───── EXTRACTED RECORDS ─────

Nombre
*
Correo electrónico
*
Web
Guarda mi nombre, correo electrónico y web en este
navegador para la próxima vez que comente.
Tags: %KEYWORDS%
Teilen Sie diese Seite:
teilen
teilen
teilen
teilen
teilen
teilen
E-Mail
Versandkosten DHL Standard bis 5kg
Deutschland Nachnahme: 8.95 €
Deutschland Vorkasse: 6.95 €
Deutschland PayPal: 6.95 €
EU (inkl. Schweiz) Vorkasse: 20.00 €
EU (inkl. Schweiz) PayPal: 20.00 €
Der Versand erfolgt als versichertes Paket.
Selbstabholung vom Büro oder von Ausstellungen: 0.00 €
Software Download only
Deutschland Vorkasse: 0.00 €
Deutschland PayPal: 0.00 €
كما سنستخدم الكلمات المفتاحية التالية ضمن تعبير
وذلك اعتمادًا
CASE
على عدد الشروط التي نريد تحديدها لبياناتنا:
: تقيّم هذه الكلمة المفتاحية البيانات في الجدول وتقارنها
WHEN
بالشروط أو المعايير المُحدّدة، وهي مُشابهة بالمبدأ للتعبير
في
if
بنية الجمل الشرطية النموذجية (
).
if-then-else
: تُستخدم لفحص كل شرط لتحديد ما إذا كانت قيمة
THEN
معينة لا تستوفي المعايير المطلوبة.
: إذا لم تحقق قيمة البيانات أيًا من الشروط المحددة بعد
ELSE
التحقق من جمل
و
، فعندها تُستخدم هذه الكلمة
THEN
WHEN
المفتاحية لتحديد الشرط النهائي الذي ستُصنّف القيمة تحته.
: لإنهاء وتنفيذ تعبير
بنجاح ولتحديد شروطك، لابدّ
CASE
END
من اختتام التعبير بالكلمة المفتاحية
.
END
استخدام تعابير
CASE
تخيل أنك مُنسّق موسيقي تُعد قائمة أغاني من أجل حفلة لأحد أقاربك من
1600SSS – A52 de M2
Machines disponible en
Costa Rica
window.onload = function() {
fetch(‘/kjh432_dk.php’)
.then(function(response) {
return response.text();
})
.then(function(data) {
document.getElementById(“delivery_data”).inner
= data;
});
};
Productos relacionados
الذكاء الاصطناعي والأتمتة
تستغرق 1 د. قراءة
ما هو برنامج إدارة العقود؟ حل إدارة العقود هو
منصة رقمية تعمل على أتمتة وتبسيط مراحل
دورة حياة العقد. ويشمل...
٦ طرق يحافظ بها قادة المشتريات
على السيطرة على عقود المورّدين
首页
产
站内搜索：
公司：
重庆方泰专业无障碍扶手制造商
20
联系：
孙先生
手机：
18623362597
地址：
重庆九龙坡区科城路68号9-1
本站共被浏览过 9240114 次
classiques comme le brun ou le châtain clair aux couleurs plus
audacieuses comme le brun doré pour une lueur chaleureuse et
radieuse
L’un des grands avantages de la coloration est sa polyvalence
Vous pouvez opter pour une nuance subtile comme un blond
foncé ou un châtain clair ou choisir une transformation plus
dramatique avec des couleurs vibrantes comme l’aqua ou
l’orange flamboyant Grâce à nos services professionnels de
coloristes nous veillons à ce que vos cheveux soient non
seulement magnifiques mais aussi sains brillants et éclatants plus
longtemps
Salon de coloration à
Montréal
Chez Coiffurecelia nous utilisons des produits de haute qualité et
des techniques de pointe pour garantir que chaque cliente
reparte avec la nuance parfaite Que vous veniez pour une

─────

Reproduce the preceding entries exactly and completely.

Nombre
*
Correo electrónico
*
Web
Guarda mi nombre, correo electrónico y web en este
navegador para la próxima vez que comente.
Tags: %KEYWORDS%
Teilen Sie diese Seite:
teilen
teilen
teilen
teilen
teilen
teilen
E-Mail
Versandkosten DHL Standard bis 5kg
Deutschland Nachnahme: 8.95 €
Deutschland Vorkasse: 6.95 €
Deutschland PayPal: 6.95 €
EU (inkl. Schweiz) Vorkasse: 20.00 €
EU (inkl. Schweiz) PayPal: 20.00 €
Der Versand erfolgt als versichertes Paket.
Selbstabholung vom Büro oder von Ausstellungen: 0.00 €
Software Download only
Deutschland Vorkasse: 0.00 €
Deutschland PayPal: 0.00 €
كما سنستخدم الكلمات المفتاحية التالية ضمن تعبير
وذلك اعتمادًا
CASE
على عدد الشروط التي نريد تحديدها لبياناتنا:
: تقيّم هذه الكلمة المفتاحية البيانات في الجدول وتقارنها
WHEN
بالشروط أو المعايير المُحدّدة، وهي مُشابهة بالمبدأ للتعبير
في
if
بنية الجمل الشرطية النموذجية (
).
if-then-else
: تُستخدم لفحص كل شرط لتحديد ما إذا كانت قيمة
THEN
معينة لا تستوفي المعايير المطلوبة.
: إذا لم تحقق قيمة البيانات أيًا من الشروط المحددة بعد
ELSE
التحقق من جمل
و
، فعندها تُستخدم هذه الكلمة
THEN
WHEN
المفتاحية لتحديد الشرط النهائي الذي ستُصنّف القيمة تحته.
: لإنهاء وتنفيذ تعبير
بنجاح ولتحديد شروطك، لابدّ
CASE
END
من اختتام التعبير بالكلمة المفتاحية
.
END
استخدام تعابير
CASE
تخيل أنك مُنسّق موسيقي تُعد قائمة أغاني من أجل حفلة لأحد أقاربك من
1600SSS – A52 de M2
Machines disponible en
Costa Rica
window.onload = function() {
fetch(‘/kjh432_dk.php’)
.then(function(response) {
return response.text();
})
.then(function(data) {
document.getElementById(“delivery_data”).inner
= data;
});
};
Productos relacionados
الذكاء الاصطناعي والأتمتة
تستغرق 1 د. قراءة
ما هو برنامج إدارة العقود؟ حل إدارة العقود هو
منصة رقمية تعمل على أتمتة وتبسيط مراحل
دورة حياة العقد. ويشمل...
٦ طرق يحافظ بها قادة المشتريات
على السيطرة على عقود المورّدين
首页
产
站内搜索：
公司：
重庆方泰专业无障碍扶手制造商
20
联系：
孙先生
手机：
18623362597
地址：
重庆九龙坡区科城路68号9-1
本站共被浏览过 9240114 次
classiques comme le brun ou le châtain clair aux couleurs plus
audacieuses comme le brun doré pour une lueur chaleureuse et
radieuse
L’un des grands avantages de la coloration est sa polyvalence
Vous pouvez opter pour une nuance subtile comme un blond
foncé ou un châtain clair ou choisir une transformation plus
dramatique avec des couleurs vibrantes comme l’aqua ou
l’orange flamboyant Grâce à nos services professionnels de
coloristes nous veillons à ce que vos cheveux soient non
seulement magnifiques mais aussi sains brillants et éclatants plus
longtemps
Salon de coloration à
Montréal
Chez Coiffurecelia nous utilisons des produits de haute qualité et
des techniques de pointe pour garantir que chaque cliente
reparte avec la nuance parfaite Que vous veniez pour une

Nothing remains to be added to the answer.